- _The task_
Using the entries below, copy out all lines where "with" is found.

(Data extracted from a collection)
== Segment start ==

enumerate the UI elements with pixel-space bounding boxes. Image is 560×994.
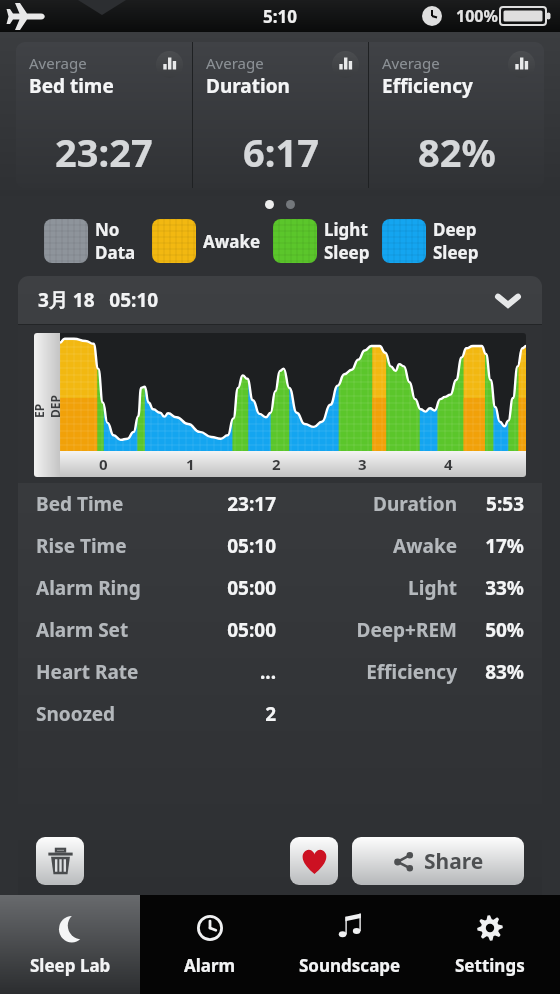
button[interactable]: Settings [420, 895, 560, 994]
staticText: Duration [206, 73, 290, 99]
button[interactable]: SLEEP DEPTH [34, 333, 526, 477]
button[interactable]: Average [193, 42, 368, 188]
staticText: Settings [455, 954, 525, 977]
staticText: Duration [276, 491, 457, 517]
button[interactable]: Light [273, 218, 370, 264]
staticText: 1 [186, 454, 195, 474]
staticText: Alarm Ring [36, 575, 164, 601]
staticText: Rise Time [36, 533, 164, 559]
staticText: 2 [272, 454, 281, 474]
staticText: 5:10 [263, 5, 297, 28]
staticText: Share [424, 847, 484, 876]
staticText: 23:27 [55, 126, 153, 178]
button[interactable]: Favorite [290, 837, 338, 885]
staticText: 17% [468, 533, 524, 559]
staticText: Snoozed [36, 701, 164, 727]
button[interactable]: No [44, 218, 136, 264]
button[interactable]: Average [369, 42, 544, 188]
button[interactable]: Delete [36, 837, 84, 885]
staticText: 33% [468, 575, 524, 601]
staticText: Sleep [324, 241, 370, 264]
staticText: Awake [203, 230, 261, 253]
staticText: 3 [358, 454, 367, 474]
staticText: 83% [468, 659, 524, 685]
staticText: Soundscape [299, 954, 401, 977]
staticText: Efficiency [276, 659, 457, 685]
staticText: Alarm [184, 954, 236, 977]
staticText: Bed Time [36, 491, 164, 517]
staticText: Deep [433, 218, 477, 241]
staticText: Heart Rate [36, 659, 164, 685]
staticText: 82% [418, 126, 496, 178]
staticText: 2 [164, 701, 276, 727]
staticText: 0 [99, 454, 108, 474]
staticText: 100% [456, 5, 498, 27]
button[interactable]: Collapse [496, 288, 520, 312]
staticText: 6:17 [243, 126, 319, 178]
button[interactable]: Sleep Lab [0, 895, 140, 994]
button[interactable]: Deep [382, 218, 479, 264]
staticText: 4 [444, 454, 453, 474]
staticText: Light [276, 575, 457, 601]
staticText: Alarm Set [36, 617, 164, 643]
staticText: 50% [468, 617, 524, 643]
staticText: 3月 18 05:10 [38, 287, 159, 313]
button[interactable]: Statistics [508, 51, 535, 78]
button[interactable]: Share [352, 837, 524, 885]
staticText: ... [164, 659, 276, 685]
staticText: Data [95, 241, 136, 264]
staticText: Bed time [29, 73, 114, 99]
button[interactable]: Statistics [156, 51, 183, 78]
staticText: 5:53 [468, 491, 524, 517]
staticText: Awake [276, 533, 457, 559]
staticText: No [95, 218, 120, 241]
staticText: 05:10 [164, 533, 276, 559]
staticText: Average [206, 53, 264, 73]
staticText: Average [29, 53, 87, 73]
button[interactable]: Statistics [332, 51, 359, 78]
button[interactable]: 3月 18 05:10 [18, 276, 542, 324]
staticText: Average [382, 53, 440, 73]
staticText: Light [324, 218, 368, 241]
staticText: 05:00 [164, 617, 276, 643]
button[interactable]: Awake [152, 219, 261, 263]
staticText: SLEEP DEPTH [34, 392, 79, 418]
staticText: 05:00 [164, 575, 276, 601]
button[interactable]: Average [16, 42, 192, 188]
button[interactable]: Alarm [140, 895, 280, 994]
staticText: Sleep Lab [30, 954, 111, 977]
staticText: Deep+REM [276, 617, 457, 643]
staticText: Efficiency [382, 73, 473, 99]
button[interactable]: Soundscape [280, 895, 420, 994]
staticText: 23:17 [164, 491, 276, 517]
staticText: Sleep [433, 241, 479, 264]
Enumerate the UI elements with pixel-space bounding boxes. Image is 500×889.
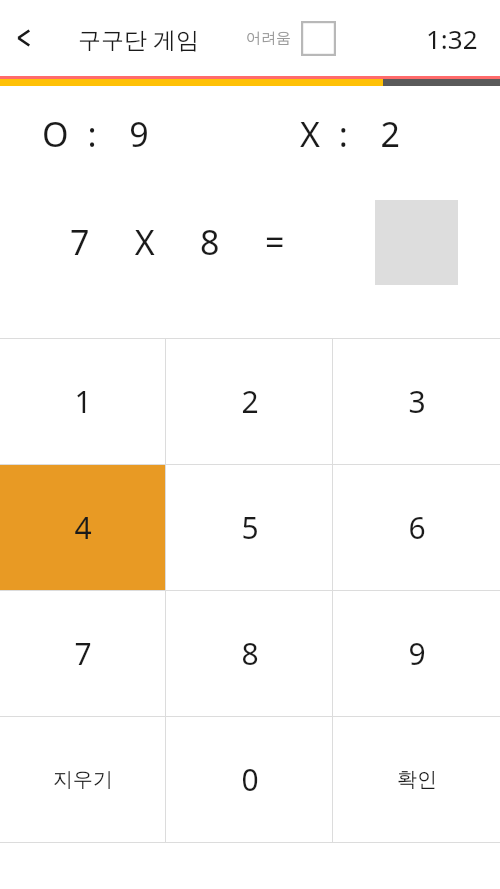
staticText: X : 2 bbox=[300, 111, 406, 157]
button[interactable]: 4 bbox=[0, 465, 166, 590]
button[interactable]: 0 bbox=[166, 717, 333, 842]
staticText: 0 bbox=[241, 759, 259, 800]
staticText: O : 9 bbox=[42, 111, 154, 157]
staticText: 어려움 bbox=[246, 29, 291, 48]
button[interactable]: 지우기 bbox=[0, 717, 166, 842]
button[interactable]: 8 bbox=[166, 591, 333, 716]
staticText: 8 bbox=[241, 633, 259, 674]
button[interactable]: 어려움 bbox=[246, 21, 336, 56]
button[interactable]: 1 bbox=[0, 339, 166, 464]
staticText: 7 X 8 = bbox=[70, 219, 287, 265]
button[interactable]: Back bbox=[2, 16, 46, 60]
staticText: 7 bbox=[74, 633, 92, 674]
button[interactable]: 6 bbox=[333, 465, 500, 590]
staticText: 6 bbox=[408, 507, 426, 548]
button[interactable]: 3 bbox=[333, 339, 500, 464]
button[interactable]: 9 bbox=[333, 591, 500, 716]
staticText: 4 bbox=[74, 507, 92, 548]
staticText: 확인 bbox=[397, 767, 437, 792]
button[interactable]: 확인 bbox=[333, 717, 500, 842]
staticText: 2 bbox=[241, 381, 259, 422]
button[interactable]: 7 bbox=[0, 591, 166, 716]
button[interactable]: 5 bbox=[166, 465, 333, 590]
staticText: 9 bbox=[408, 633, 426, 674]
staticText: 3 bbox=[408, 381, 426, 422]
staticText: 5 bbox=[241, 507, 259, 548]
staticText: 지우기 bbox=[53, 767, 113, 792]
staticText: 구구단 게임 bbox=[78, 23, 199, 54]
button[interactable]: 2 bbox=[166, 339, 333, 464]
staticText: 1:32 bbox=[426, 21, 478, 56]
staticText: 1 bbox=[74, 381, 92, 422]
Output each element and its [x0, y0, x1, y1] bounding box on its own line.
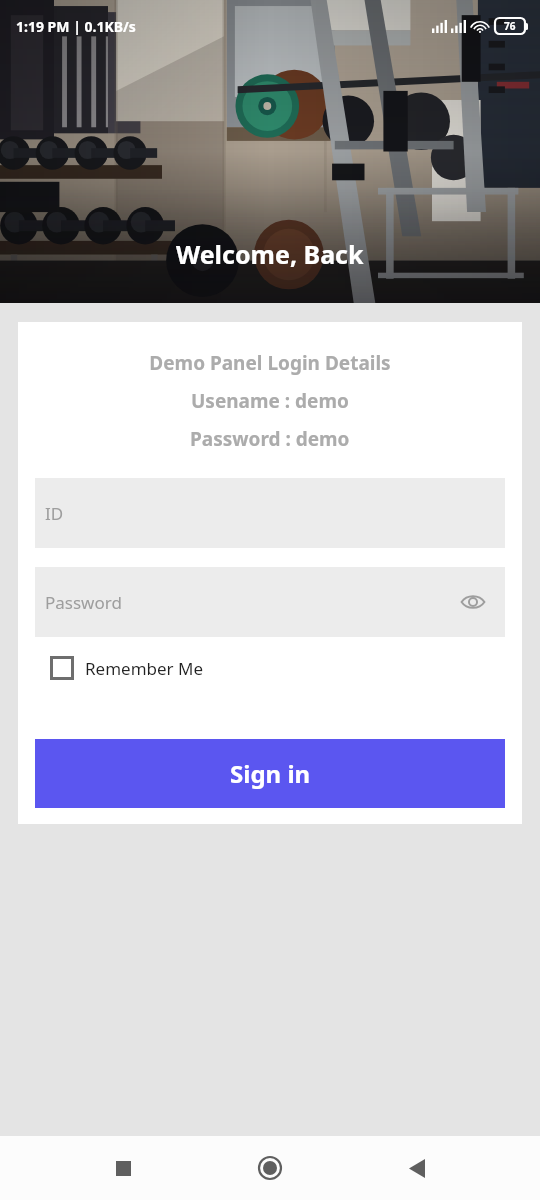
- staticText: Remember Me: [85, 657, 204, 680]
- button[interactable]: Back: [393, 1144, 441, 1192]
- button[interactable]: ID: [35, 478, 505, 548]
- staticText: Demo Panel Login Details: [149, 350, 391, 376]
- staticText: Welcome, Back: [176, 237, 364, 271]
- staticText: Password: [45, 591, 122, 614]
- button[interactable]: Recent apps: [99, 1144, 147, 1192]
- button[interactable]: Remember Me: [46, 652, 208, 684]
- button[interactable]: Home: [246, 1144, 294, 1192]
- button[interactable]: Password: [35, 567, 505, 637]
- staticText: Password : demo: [190, 426, 350, 452]
- button[interactable]: Sign in: [35, 739, 505, 808]
- staticText: Usename : demo: [191, 388, 349, 414]
- staticText: 76: [504, 19, 516, 33]
- staticText: 1:19 PM | 0.1KB/s: [16, 17, 136, 36]
- staticText: Sign in: [230, 757, 311, 790]
- staticText: ID: [45, 502, 64, 525]
- button[interactable]: Show password: [455, 584, 491, 620]
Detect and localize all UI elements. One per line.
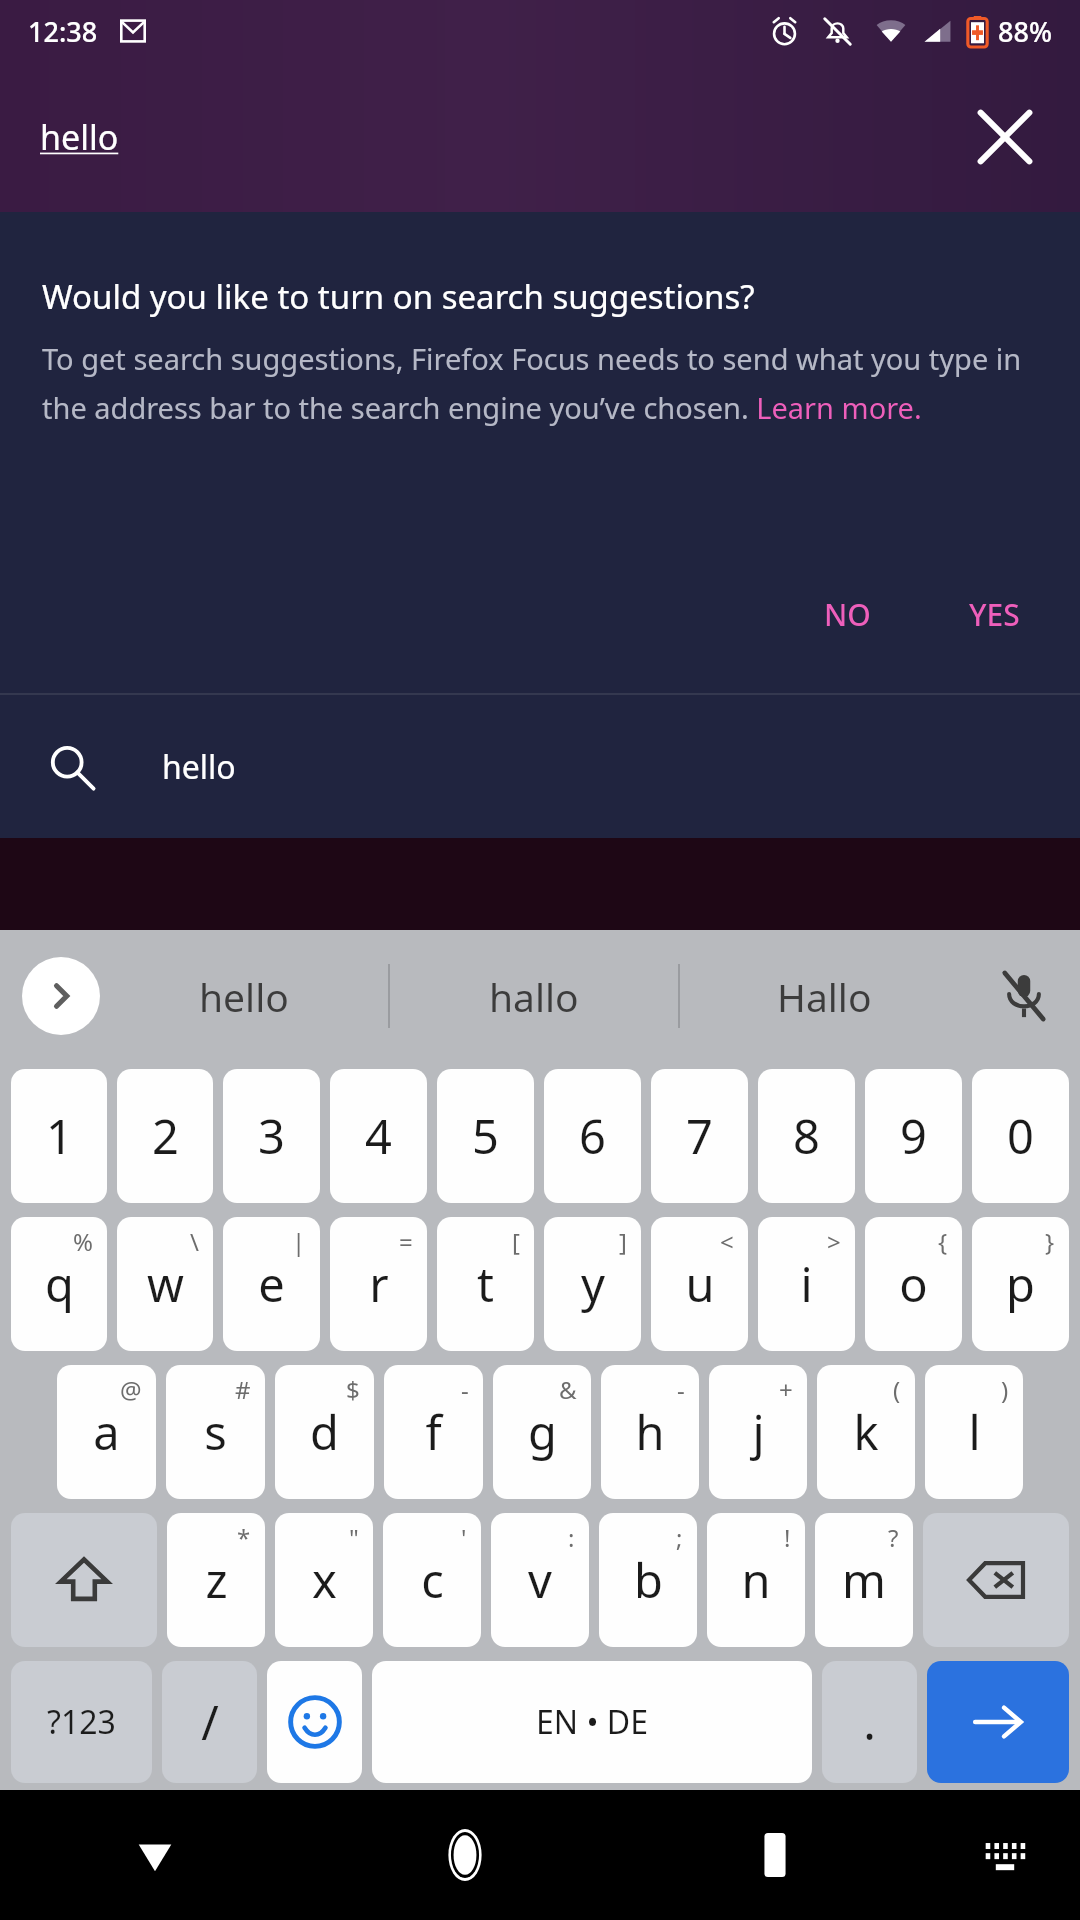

== Segment end ==

- _Answer space_
enumerate the UI elements with pixel-space bounding boxes. Image is 560×994.
Enumerate the UI elements with pixel-space bounding boxes. Image is 500×889.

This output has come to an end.